“已是抛却余事,在线上指间微动否?”潘东烛忽然发来一条消息。
我便回道:“阁下有何意图?”张佳盈倒是实在,微拔丝网,荡一个“在”字以告余人。“我向两位直言,昨日彭建将他某远房亲戚带回的礼物向我展示,大抵是想要向我炫耀从科技发明传送带上刚取下来的宝匣。在几许奇物中,我唯独对那个手表记忆犹新,内装有自动定位芯片,免疫强磁干扰,而位置会映在3维地图上,精准无疏。想来地图仍在匣中,而手表必然被彭建所配戴着,由此我们便可利用地图来定位。彭建忘记了将匣子带回,所以它仍就安放在抽屉里”,他似是很实诚的将这段话发出。我不知是否错解了这段话,便问:“等等,你的意思是我们去学校将匣子取回,都放假了,学校已成封闭状态,显然是进不去的。而且说不定还会……”他又对此做出解释:“实六子,开动脑筋,解放思想,正门不让进,可以从别的位置攻破,学校可不是一座坚不可摧的堡垒。”“逊博,要不仔细看看你发的什么。再滤去几杯水,夜幕就当降下。你是要我们伴着星光潜入学校去取得你口中的至宝,简直疯了!”我不讳地回复道。

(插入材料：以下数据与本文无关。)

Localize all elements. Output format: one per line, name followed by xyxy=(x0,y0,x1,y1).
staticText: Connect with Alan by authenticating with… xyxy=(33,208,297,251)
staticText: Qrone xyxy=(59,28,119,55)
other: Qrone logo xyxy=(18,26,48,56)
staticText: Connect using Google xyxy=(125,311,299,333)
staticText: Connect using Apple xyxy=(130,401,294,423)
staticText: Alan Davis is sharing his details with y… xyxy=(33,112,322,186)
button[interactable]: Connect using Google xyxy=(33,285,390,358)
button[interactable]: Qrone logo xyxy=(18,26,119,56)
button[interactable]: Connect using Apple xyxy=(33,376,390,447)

他极力地辩证他的观点:“虽然有点那个,但你不明白吗?那匣子是我们找到失踪者的重要途径,况且彭景泽身上的定位芯片材质特殊,地球上的绝大多数物品都不能使之失灵。”我还欲争辩,张佳盈却发来一条消息“如果真前往的话,你可拟有方案?成功的概率是多少?潘东!”“胸有翠竹,必可不输”,他自信回道。果落后,他便向我们分享他制定的计划:“夜色浓时,行人见物的清晰度会降低,正好可以利用这点。另外,我这里还有3件匿衣,光学超材料所制,测试过,效果极佳。”张佳盈觉得潘东烛说得头头是道,便同意了他的建议。我仍有疑虑,但潘东烛说他这方案万无一失,况且知晓伙伴的下落很重要,我只得勉强答应。于是我们约定18:50在学校后门集合。

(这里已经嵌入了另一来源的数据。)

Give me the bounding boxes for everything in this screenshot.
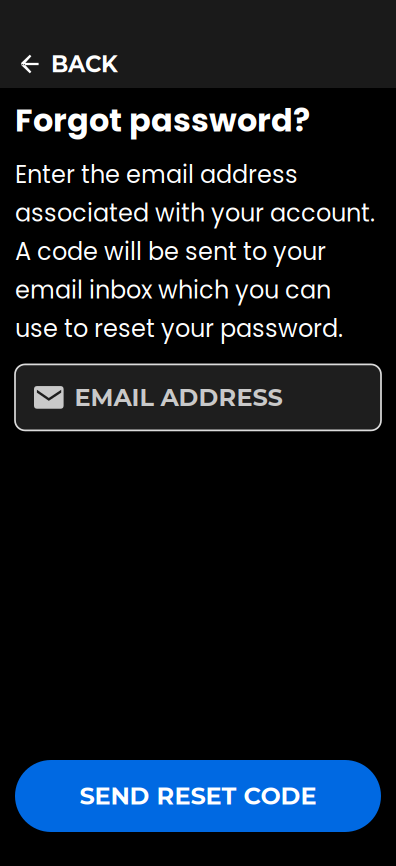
staticText: BACK xyxy=(51,50,118,78)
button[interactable]: BACK xyxy=(0,0,396,88)
button[interactable]: SEND RESET CODE xyxy=(15,760,381,832)
staticText: EMAIL ADDRESS xyxy=(75,383,283,412)
staticText: Enter the email address associated with … xyxy=(15,158,375,345)
staticText: Forgot password? xyxy=(15,98,310,143)
staticText: SEND RESET CODE xyxy=(80,781,316,811)
button[interactable]: EMAIL ADDRESS xyxy=(15,364,381,430)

我早早就在那等待着。天空腿去了最后一层艳霞,踱起一层层厚的黑漆。我终是望见了他们,而匿衣,就在潘东烛手里。赶忙披上,不想耽误一点时间。这衣,轻如羽,薄如翼,既不像在熔炉,也不像身处极地。我确实无法看见了,我的手臂也无法透觉,只得感受。唯有通过声音,我们才得以觉察彼此。进行短暂的商讨后,我们便开始实行。我们贴着围墙向上走,在快接近教学楼的位置决定翻越墙的阻隔。潘东烛又献出装备,利用可伸缩的梯杖,我们便轻而易举地翻过规则的围墙。我们小心翼翼地,避免露出一丝破绽,也是终于逼近楼幢了。佳盈和潘东烛在楼底望风,而我便上楼去寻得彭景泽遗留之物。
临行前,潘东烛对我给予最后的嘱咐:“找到后,你可用手表向我们发消息,待会儿进了教室尽量慢点,据我观察,你的眼镜有夜视功能,对吧!”我不置可否,但又不敢相信,眼下的他看起来是如此靠谱,与之前的他大相径庭,就像换了一个人,果真是“士别三日,即更刮目相待”。我找不出反驳的话,只得会心一笑。
我一下子冲奔上楼,快如一道闪电然而听不见步语。若将路径降维在二度,犹是旋转的陀螺,不费吹灰之力就已发至五楼。钥匙被我紧紧地攥在手中,一层寒意在心中生起。慢慢地逼近门框,将钥匙送入门孔的嘴里,“咔嚓——”,门终是开了。推门而进,蹑手蹑脚地恐怕掉下一根针。所有的思绪都已清空,仍保留的,是“第三列第四排”几个字。于彭景泽的座位旁停留,在那仔细地寻找着答案,这感觉就像是在泥潭里捞取珍珠,恼人又痛苦。好在匣子很大,足以顺利找到。我敢肯定,里面的“宝贝”还不少,并且提匣轻便。出了门,我便迅速地将好消息告诉张佳盈和潘东烛:“找到了!”